Every weekday, Shaikh drives his muddy Honda Insight hybrid from the desolate Motel 6 to a low-slung office building 9 miles away. Shaikh says he distrusts his one-year employment contract, so he refuses to lease an apartment. The Motel 6 may be wedged between a six-lane thoroughfare and a Walmart, but it carries no contractual obligations. Shaikh controls whether he stays or leaves.

Other sorts of contracts—a mortgage, credit card agreements, car loans and leases—have stacked up against Shaikh over the past few years. An October 2011 presentencing report estimated he and his wife have more than $263,000 in combined debts, contributing to expenses of about $9,000 a month. That's before legal fees related to his court case—and the money he must pay YouSendIt. In Shaikh's mind, the Series A contract, which caused him to lose control of YouSendIt, was the one that led to his downfall. That's what started the battle he ultimately lost.

Shaikh still doesn't understand why knocking YouSendIt offline for a few hours overshadows everything he did for the company. "Why don't they talk about when it was a top 600 website in the world, when I was doing everything to run it?" he asks. "Millions of dollars later, I do something so small, and it's a big deal?" In Shaikh's view, he just chose an improper method of expressing himself. "I vented through technology," he says. "Obviously, this was the wrong way to vent."

Alone in Colorado with his thoughts, Shaikh often spends his off-hours wandering through a local mall. "People are very kind here," he says. Sometimes his thoughts drift back to when he and some friends hacked together YouSendIt, when it was a simple site that made enough money to pay the bills, when there were no investors, no lawyers. "Once you break even, to me, that's the best point," he says, "because at that point, you have complete control over your own life." Still, Shaikh's not sure he will ever launch another business.

Shaikh remains close with his brother, Amir, who now runs InRCom, a small marketing company in New Jersey. But their old colleagues seem worlds away. YouSendIt, still under the management of Ivan Koon, exceeded $24 million in sales in 2010, up some 2,500 percent since Shaikh left the company. YouSendIt made the Inc. 500 in 2010.

In early 2011, Kumaran left YouSendIt to launch PunchTab, a company that designs software for customer loyalty programs. (Kumaran remains on YouSendIt's board.) In November, PunchTab received $4.4 million in funding from some of YouSendIt's early investors.

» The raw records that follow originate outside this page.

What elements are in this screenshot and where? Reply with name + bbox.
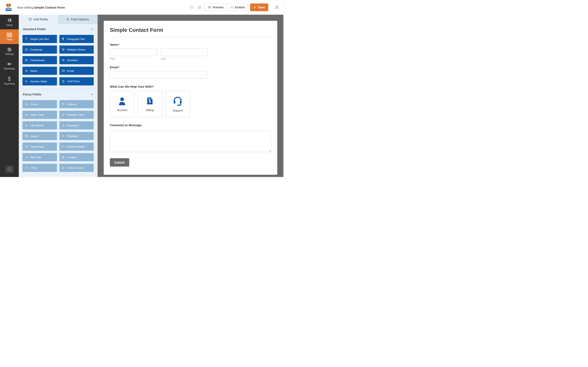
- svg-point-16: [200, 7, 201, 8]
- field-section-divider[interactable]: Section Divider: [60, 142, 94, 151]
- field-icon: [62, 80, 65, 83]
- svg-point-14: [198, 7, 199, 8]
- field-website-url[interactable]: Website / URL: [60, 111, 94, 119]
- field-html[interactable]: HTML: [22, 164, 57, 172]
- support-icon: [173, 96, 183, 106]
- sliders-icon: [7, 48, 12, 52]
- svg-rect-23: [8, 35, 11, 35]
- svg-point-41: [26, 70, 27, 71]
- help-option-label: Support: [173, 109, 182, 112]
- svg-point-1: [6, 4, 8, 5]
- svg-point-39: [63, 49, 64, 50]
- field-paragraph-text[interactable]: Paragraph Text: [60, 35, 94, 43]
- nav-settings[interactable]: Settings: [0, 44, 19, 59]
- help-option-account[interactable]: Account: [110, 91, 134, 117]
- field-phone[interactable]: Phone: [22, 100, 57, 108]
- tab-add-fields[interactable]: Add Fields: [19, 15, 58, 24]
- field-label: Content: [67, 156, 77, 159]
- close-icon[interactable]: ✕: [274, 4, 279, 11]
- field-file-upload[interactable]: File Upload: [22, 121, 57, 129]
- field-number-slider[interactable]: Number Slider: [22, 77, 57, 85]
- email-field-label: Email*: [110, 66, 271, 69]
- svg-point-34: [67, 18, 68, 19]
- field-label: Checkboxes: [30, 59, 45, 62]
- preview-button[interactable]: Preview: [204, 3, 227, 11]
- field-content[interactable]: Content: [60, 153, 94, 161]
- svg-rect-75: [180, 101, 182, 104]
- svg-point-18: [199, 8, 200, 8]
- field-rich-text[interactable]: Rich Text: [22, 153, 57, 161]
- first-name-input[interactable]: [110, 48, 157, 56]
- svg-rect-22: [8, 34, 11, 34]
- bullhorn-icon: [7, 62, 12, 66]
- field-name[interactable]: Name: [22, 67, 57, 75]
- svg-rect-55: [25, 135, 26, 137]
- field-icon: [25, 69, 28, 72]
- field-icon: [62, 103, 65, 106]
- svg-point-20: [209, 7, 210, 8]
- field-password[interactable]: Password: [60, 121, 94, 129]
- field-date-time[interactable]: Date / Time: [22, 111, 57, 119]
- apps-grid-icon[interactable]: [197, 4, 202, 10]
- svg-rect-37: [25, 49, 27, 50]
- field-label: Multiple Choice: [67, 48, 85, 51]
- field-icon: [25, 134, 28, 137]
- field-icon: [62, 134, 65, 137]
- help-field-label: What Can We Help Your With?: [110, 85, 271, 88]
- help-icon[interactable]: [189, 4, 195, 10]
- field-label: Entry Preview: [67, 166, 84, 169]
- app-logo: [4, 3, 13, 12]
- svg-point-15: [199, 7, 200, 8]
- tab-field-options[interactable]: Field Options: [58, 15, 98, 24]
- field-captcha[interactable]: CAPTCHA: [60, 77, 94, 85]
- nav-marketing[interactable]: Marketing: [0, 59, 19, 73]
- field-label: Repeater: [67, 134, 78, 138]
- email-input[interactable]: [110, 71, 207, 79]
- svg-rect-42: [62, 70, 65, 72]
- field-label: Website / URL: [67, 113, 84, 117]
- dollar-icon: [8, 76, 11, 81]
- field-dropdown[interactable]: Dropdown: [22, 45, 57, 54]
- field-icon: [62, 59, 65, 62]
- nav-payments[interactable]: Payments: [0, 73, 19, 88]
- gear-icon: [7, 18, 12, 23]
- window-icon: [29, 18, 32, 21]
- field-label: Section Divider: [67, 145, 85, 148]
- field-icon: [25, 48, 28, 51]
- field-single-line-text[interactable]: Single Line Text: [22, 35, 57, 43]
- embed-button[interactable]: Embed: [227, 3, 248, 11]
- submit-button[interactable]: Submit: [110, 158, 129, 167]
- field-multiple-choice[interactable]: Multiple Choice: [60, 45, 94, 54]
- field-numbers[interactable]: Numbers: [60, 56, 94, 64]
- help-option-support[interactable]: Support: [165, 91, 190, 117]
- nav-setup[interactable]: Setup: [0, 15, 19, 29]
- save-button[interactable]: Save: [250, 3, 268, 11]
- collapse-sidebar-handle[interactable]: [97, 99, 98, 106]
- field-icon: [62, 145, 65, 148]
- last-name-input[interactable]: [161, 48, 208, 56]
- field-email[interactable]: Email: [60, 67, 94, 75]
- field-entry-preview[interactable]: Entry Preview: [60, 164, 94, 172]
- first-sublabel: First: [110, 57, 157, 60]
- help-option-billing[interactable]: $Billing: [138, 91, 162, 117]
- field-page-break[interactable]: Page Break: [22, 142, 57, 151]
- field-layout[interactable]: Layout: [22, 132, 57, 140]
- comment-field-label: Comment or Message: [110, 123, 271, 127]
- standard-fields-header[interactable]: Standard Fields: [19, 24, 97, 33]
- history-button[interactable]: [5, 166, 13, 173]
- comment-textarea[interactable]: [110, 131, 271, 152]
- svg-rect-67: [62, 167, 64, 169]
- field-label: HTML: [30, 166, 37, 169]
- eye-icon: [208, 6, 211, 8]
- now-editing-text: Now editing Simple Contact Form: [17, 6, 65, 9]
- chevron-down-icon: [91, 94, 93, 95]
- field-address[interactable]: Address: [60, 100, 94, 108]
- field-checkboxes[interactable]: Checkboxes: [22, 56, 57, 64]
- fancy-fields-header[interactable]: Fancy Fields: [19, 89, 97, 98]
- form-preview: Simple Contact Form Name* First Last Ema…: [104, 21, 277, 175]
- svg-text:$: $: [149, 100, 151, 104]
- svg-point-3: [7, 5, 8, 6]
- nav-fields[interactable]: Fields: [0, 29, 19, 44]
- field-icon: [62, 156, 65, 159]
- field-repeater[interactable]: Repeater: [60, 132, 94, 140]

"Outsiders get sold this vision that you start a company, get funding, and you're set for life," says Kumaran during an interview in Palo Alto, near the PunchTab offices. "I'm Exhibit A, a very old 36-year-old"—he points to his gray hairs—"that it's a lot tougher than that."

These days, Kumaran speaks in the press about "lessons learned." He even penned a Forbes.com article in January. First bullet point: "Early stage investors back you, not your company." He never mentions either of the Shaikh brothers.